Upload the required files to the Azure Storage input container, which will be available to your batch tasks when they run.

In [None]:
import os

def upload_input_files(file_paths):

    print(f'Found {len(file_paths)} files to upload.')

    print(f'Uploading files to container input/{_JOB_ID}...')
    for file_path in file_paths:
        print(f'Uploading {file_path}...')
        with open(file_path, 'rb') as f:
            input_container_client.upload_blob(name=f'{_JOB_ID}/{os.path.basename(file_path)}', data=f, overwrite=True)
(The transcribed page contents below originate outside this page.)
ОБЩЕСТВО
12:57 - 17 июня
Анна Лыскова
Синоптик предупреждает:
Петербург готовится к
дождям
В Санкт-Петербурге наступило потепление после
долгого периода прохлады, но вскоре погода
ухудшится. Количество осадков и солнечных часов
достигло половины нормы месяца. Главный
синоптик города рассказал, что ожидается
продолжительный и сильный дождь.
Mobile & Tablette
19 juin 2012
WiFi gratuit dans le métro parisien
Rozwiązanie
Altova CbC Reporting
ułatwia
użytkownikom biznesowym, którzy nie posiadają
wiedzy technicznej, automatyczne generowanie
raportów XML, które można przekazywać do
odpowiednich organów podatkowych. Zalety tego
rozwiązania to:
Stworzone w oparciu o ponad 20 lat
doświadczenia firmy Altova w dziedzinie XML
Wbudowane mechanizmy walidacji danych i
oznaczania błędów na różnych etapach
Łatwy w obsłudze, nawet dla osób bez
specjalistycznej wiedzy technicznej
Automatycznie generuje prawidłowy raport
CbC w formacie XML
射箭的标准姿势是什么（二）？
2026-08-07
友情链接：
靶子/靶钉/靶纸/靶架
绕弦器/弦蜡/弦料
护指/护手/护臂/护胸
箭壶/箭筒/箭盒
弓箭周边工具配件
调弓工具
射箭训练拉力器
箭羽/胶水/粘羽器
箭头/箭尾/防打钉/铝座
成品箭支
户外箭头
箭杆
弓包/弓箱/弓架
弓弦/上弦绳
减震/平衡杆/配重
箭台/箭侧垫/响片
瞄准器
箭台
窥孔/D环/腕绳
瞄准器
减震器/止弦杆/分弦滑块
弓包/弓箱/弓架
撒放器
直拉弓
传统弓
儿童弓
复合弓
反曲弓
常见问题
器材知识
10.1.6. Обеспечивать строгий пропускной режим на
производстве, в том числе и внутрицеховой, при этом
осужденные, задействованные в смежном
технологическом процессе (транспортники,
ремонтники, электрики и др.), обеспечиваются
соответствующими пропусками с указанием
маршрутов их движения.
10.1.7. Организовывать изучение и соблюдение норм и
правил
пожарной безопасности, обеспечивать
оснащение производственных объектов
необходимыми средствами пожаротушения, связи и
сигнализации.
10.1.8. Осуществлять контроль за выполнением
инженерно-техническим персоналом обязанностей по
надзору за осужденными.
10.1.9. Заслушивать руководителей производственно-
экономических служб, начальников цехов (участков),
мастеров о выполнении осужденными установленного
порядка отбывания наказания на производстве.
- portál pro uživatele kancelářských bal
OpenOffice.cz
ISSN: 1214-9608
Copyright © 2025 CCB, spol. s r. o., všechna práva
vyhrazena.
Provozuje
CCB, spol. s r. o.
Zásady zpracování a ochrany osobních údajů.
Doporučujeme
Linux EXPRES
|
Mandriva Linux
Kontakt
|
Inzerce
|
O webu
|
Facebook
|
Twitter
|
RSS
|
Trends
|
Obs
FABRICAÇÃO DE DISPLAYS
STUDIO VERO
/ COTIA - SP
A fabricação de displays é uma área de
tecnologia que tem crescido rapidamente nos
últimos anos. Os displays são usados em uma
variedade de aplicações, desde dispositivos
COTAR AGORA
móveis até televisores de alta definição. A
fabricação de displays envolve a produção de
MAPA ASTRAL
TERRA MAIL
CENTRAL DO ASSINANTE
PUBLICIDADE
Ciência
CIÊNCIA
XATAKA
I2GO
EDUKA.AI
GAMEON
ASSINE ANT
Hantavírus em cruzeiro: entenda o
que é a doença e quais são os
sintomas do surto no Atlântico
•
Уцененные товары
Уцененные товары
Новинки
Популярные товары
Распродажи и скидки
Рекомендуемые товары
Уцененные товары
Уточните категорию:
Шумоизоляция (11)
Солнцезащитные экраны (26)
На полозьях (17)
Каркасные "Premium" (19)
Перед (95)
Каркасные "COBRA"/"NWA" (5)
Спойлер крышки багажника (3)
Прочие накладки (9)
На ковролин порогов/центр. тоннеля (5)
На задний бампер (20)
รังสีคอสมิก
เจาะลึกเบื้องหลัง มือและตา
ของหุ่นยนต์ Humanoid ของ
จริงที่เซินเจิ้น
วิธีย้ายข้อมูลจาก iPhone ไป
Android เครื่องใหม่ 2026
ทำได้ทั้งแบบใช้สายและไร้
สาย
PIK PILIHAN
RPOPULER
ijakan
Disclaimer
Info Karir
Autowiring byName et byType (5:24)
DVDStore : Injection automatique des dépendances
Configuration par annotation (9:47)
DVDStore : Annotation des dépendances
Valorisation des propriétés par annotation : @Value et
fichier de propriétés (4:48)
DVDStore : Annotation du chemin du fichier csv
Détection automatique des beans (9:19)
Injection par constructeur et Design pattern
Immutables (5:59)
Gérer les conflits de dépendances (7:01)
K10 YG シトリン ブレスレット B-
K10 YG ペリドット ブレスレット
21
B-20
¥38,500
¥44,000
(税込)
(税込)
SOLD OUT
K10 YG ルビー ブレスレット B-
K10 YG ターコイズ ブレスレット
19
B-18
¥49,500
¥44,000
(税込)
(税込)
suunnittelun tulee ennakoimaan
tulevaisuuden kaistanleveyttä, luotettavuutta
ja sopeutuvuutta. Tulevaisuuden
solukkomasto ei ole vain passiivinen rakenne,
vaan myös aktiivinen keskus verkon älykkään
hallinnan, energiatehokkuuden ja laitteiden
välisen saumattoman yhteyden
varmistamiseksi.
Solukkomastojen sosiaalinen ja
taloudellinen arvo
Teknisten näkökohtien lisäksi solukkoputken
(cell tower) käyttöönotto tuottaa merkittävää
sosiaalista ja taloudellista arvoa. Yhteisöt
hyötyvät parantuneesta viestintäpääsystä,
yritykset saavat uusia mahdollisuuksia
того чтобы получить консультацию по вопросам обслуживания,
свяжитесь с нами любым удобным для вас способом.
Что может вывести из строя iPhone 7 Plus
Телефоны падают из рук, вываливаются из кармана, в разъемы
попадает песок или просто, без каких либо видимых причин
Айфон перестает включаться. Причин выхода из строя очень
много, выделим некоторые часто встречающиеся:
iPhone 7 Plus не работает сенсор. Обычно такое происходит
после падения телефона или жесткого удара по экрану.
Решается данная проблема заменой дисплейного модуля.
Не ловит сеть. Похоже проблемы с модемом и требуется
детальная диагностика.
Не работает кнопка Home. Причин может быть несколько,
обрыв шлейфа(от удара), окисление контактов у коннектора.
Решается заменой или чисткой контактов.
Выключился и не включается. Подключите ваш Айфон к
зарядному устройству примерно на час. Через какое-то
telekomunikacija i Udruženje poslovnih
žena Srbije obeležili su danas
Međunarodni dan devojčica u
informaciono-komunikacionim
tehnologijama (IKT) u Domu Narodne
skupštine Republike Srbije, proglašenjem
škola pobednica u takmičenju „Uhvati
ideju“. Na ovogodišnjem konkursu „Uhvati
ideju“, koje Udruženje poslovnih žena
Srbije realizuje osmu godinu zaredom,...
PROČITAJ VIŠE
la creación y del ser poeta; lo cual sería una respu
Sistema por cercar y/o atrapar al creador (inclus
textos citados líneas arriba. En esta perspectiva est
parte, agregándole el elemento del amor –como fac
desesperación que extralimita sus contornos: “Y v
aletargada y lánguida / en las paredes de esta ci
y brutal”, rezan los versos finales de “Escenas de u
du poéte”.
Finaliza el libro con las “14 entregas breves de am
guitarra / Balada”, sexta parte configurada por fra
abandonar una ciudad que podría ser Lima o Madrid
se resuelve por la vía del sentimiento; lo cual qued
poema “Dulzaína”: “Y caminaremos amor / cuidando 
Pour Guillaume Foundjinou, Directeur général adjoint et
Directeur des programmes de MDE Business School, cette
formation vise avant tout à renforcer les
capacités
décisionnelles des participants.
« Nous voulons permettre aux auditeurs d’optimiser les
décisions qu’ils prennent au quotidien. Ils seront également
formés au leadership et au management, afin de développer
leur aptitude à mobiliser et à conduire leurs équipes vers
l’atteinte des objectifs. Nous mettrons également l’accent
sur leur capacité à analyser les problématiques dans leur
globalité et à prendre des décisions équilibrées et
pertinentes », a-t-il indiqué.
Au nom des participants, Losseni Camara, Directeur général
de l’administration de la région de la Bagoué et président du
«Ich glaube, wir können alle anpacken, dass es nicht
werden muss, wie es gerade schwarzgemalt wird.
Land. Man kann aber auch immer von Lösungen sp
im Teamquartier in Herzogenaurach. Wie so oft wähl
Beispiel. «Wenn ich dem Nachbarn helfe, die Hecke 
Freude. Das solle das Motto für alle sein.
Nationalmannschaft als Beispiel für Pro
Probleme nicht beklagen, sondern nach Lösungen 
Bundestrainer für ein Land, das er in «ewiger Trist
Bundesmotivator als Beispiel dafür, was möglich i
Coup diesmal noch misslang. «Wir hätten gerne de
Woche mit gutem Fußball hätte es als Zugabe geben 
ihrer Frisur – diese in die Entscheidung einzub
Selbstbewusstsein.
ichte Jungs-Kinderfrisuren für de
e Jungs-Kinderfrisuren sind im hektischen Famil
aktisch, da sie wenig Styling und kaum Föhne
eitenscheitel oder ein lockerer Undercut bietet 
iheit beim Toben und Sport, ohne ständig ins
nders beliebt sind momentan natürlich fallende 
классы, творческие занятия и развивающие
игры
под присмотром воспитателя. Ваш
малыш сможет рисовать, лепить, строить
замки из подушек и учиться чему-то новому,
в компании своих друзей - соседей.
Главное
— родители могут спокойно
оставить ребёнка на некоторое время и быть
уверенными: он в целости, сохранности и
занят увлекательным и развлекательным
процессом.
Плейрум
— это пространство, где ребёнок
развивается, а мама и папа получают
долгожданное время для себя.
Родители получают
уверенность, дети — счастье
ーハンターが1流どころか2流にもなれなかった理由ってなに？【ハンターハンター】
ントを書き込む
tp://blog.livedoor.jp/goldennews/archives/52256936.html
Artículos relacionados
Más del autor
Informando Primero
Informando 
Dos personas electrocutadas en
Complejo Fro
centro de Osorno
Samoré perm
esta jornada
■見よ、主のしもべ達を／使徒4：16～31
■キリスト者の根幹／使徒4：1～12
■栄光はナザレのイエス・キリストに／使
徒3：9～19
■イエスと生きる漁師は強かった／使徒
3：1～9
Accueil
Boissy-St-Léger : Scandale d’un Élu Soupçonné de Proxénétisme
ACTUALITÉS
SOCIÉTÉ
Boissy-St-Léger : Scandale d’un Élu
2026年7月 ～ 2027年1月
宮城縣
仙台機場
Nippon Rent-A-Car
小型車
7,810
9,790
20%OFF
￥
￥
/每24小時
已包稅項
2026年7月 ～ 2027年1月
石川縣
    print('Upload complete.')

args = ['./app/guesses.rds', './app/vpC.rds', './app/run_mif2_guesses.R']

upload_input_files(args)

# Creating the job

The Batch job itself is relatively simple at its core. All it needs is a pool and an id. There are more things that can be configured, such as preparation and completion tasks or behavior when a task fails.

In [10]:
job = batch.models.JobAddParameter(id=_JOB_ID, pool_info=batch.models.PoolInformation(pool_id=_POOL_ID,))
batch_client.job.add(job)

## Creating the tasks

Create your tasks to be dispatched to your job and run.  Each task will run a mif2 guess and save the results in an RData object.

In [None]:
import azure.batch as batch

tasks = []

for i in range(1, numguesses + 1):
    task_name = f"task_{i}"
    output_name = f'{_JOB_ID}/{task_name}'
    command = f'/bin/bash -c "cd {_JOB_ID} && chmod +x run_mif2_guesses.R && Rscript ./run_mif2_guesses.R {i}"'

    task = batch.models.TaskAddParameter(
        id=task_name,
        command_line=command,
        container_settings=task_container_settings,
        environment_settings=environment_settings,
        user_identity=user,
        resource_files=[
            batch.models.ResourceFile(
                auto_storage_container_name='input',
                blob_prefix=f'{_JOB_ID}/'
            )
        ],
        output_files=[
            batch.models.OutputFile(
                file_pattern='../std*.txt',
                destination=batch.models.OutputFileDestination(
                    container=batch.models.OutputFileBlobContainerDestination(
                        path=f'{output_name}/logs',
                        container_url=f'{_ACCOUNT_URL}/output',
                        identity_reference=identity_reference,
                        upload_headers=[batch.models.HttpHeader(name="Metadata", value="true")]
                    )
                ),
                upload_options=batch.models.OutputFileUploadOptions(
                    upload_condition=batch.models.OutputFileUploadCondition.task_completion)
            ),
            batch.models.OutputFile(
                file_pattern=f'./{_JOB_ID}/**/*',
                destination=batch.models.OutputFileDestination(
                    container=batch.models.OutputFileBlobContainerDestination(
                        path=f'{output_name}/data',
                        container_url=f'{_ACCOUNT_URL}/output',
                        identity_reference=identity_reference,
                        upload_headers=[batch.models.HttpHeader(name="Metadata", value="true")]
                    )
                ),
                upload_options=batch.models.OutputFileUploadOptions(
                    upload_condition=batch.models.OutputFileUploadCondition.task_success)
            )
        ]
    )
    
    tasks.append(task)

print(f'Firing off {len(tasks)} tasks!')

result = batch_client.task.add_collection(_JOB_ID, tasks)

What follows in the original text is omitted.